I had told that you should have a special page to be contacted directly. But this is not sufficient to be easy to call.

It is also critical to let your visitors know who you are: A company, an association, a Church, an NGO, an individual. This is not because Internet allows you to appear whatever you’d want to be that you must hide behind a virtual mask. Many a visitor wish ti understand whose words they are reading. This adds credibility and supports your writing.

So, open an “About me” page. ou “A propos“. Present yourself, and make sure that you’re looking good in the context of your web site. Follow the advice from ProBlogger: How to Write Your “About Me” Page.

But never let you reveal information that you may be ashamed of, at any time, in any place, under any circumstances: What is published on the Internet will stay forever and may haunt you.

As a friend tells sometimes: You may find it funny to reveal how drunk you were in this gutter, but it won’t have the same appeal to your ex-future employer.

Twitter

(July 30th, 2009)

There are many ways to follow a web site. The easiest is to regularly come and visit and, of course, you know RSS threads. But we can use Twitter too: a message per post update on the site.

logo-twitter-logo

That is the way I started using Twitter for my own YLovePhoto.com web site (for the English version as well as the French one). It’s simple: Any time an article is published on the site, it sends a message/twitt to http://www.twitter.com/ylovephoto_en (for the English version) in order to immediately inform the followers. This is quite the same as an RSS thread, but ultra-quick.

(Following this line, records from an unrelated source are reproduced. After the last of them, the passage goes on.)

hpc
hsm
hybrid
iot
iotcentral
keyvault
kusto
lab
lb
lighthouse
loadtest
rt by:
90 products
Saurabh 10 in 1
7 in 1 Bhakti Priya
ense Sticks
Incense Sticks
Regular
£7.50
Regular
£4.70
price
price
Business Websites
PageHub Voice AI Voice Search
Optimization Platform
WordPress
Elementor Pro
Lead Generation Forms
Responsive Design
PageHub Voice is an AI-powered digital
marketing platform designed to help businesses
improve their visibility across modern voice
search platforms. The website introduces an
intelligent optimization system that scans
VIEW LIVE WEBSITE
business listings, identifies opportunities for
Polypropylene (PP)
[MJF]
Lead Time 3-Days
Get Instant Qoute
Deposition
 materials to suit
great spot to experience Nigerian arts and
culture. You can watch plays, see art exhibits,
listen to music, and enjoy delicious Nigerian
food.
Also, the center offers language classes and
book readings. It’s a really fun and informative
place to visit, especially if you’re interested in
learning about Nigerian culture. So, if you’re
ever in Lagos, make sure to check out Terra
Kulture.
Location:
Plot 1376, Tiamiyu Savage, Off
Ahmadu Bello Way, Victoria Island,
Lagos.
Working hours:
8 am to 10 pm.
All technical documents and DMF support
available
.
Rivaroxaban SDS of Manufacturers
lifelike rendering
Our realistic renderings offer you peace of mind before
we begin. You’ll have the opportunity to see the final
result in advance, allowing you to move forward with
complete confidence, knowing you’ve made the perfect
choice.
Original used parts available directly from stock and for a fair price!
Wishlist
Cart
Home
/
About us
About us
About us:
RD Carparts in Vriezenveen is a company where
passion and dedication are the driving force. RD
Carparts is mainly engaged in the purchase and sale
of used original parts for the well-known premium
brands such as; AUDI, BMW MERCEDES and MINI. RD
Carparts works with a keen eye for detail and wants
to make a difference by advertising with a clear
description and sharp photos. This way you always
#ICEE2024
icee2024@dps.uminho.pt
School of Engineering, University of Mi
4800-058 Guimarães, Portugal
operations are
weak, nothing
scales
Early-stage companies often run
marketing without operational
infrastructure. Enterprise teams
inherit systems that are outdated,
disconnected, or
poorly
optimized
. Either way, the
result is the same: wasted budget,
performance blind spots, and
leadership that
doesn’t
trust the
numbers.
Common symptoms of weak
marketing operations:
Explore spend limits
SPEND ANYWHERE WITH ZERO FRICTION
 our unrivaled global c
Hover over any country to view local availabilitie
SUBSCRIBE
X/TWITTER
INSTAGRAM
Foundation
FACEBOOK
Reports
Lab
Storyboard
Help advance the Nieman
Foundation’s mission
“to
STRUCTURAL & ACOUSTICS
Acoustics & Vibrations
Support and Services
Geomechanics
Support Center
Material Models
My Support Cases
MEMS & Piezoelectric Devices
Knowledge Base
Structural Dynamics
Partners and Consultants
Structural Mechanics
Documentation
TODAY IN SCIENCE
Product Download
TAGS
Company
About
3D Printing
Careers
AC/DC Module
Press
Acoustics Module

The principle is simple, but the implementation could have been a bit more complicated if I did not stumble upon an easy solution under the guise of a WordPress plug-in: TweetMe. It does the job neatly. You only have to install it, give it the coordinates (name and password) of the Twitter where to publish the updates and it generates a message containing the post title and a short link to jump straight to it.

Easy!

Track your competitors’ RSS feeds

(July 23rd, 2009)

rss_girlIt’s not a matter of copying from them, but you don’t want to miss a new trend and be left behind. It is necessary to know what’s going on in your field and you cannot afford not knowing what your visitors read when they go to your competiors. I the industry it’s called “Strategic foresight“.

And you may even find reasons to link to them or to extend one of their posts with your own rant.

Link nicely

(July 16th, 2009)

The Internet is based on cooperation and reciprocity. When you link to another web site, be as nice as possible:

  • Mention the web site name if possible – no typos please
  • Include a link not only an URL
  • Keep the link in a readable position (in the post body, in normal text size)

In short: “Link as you would like to be linked.”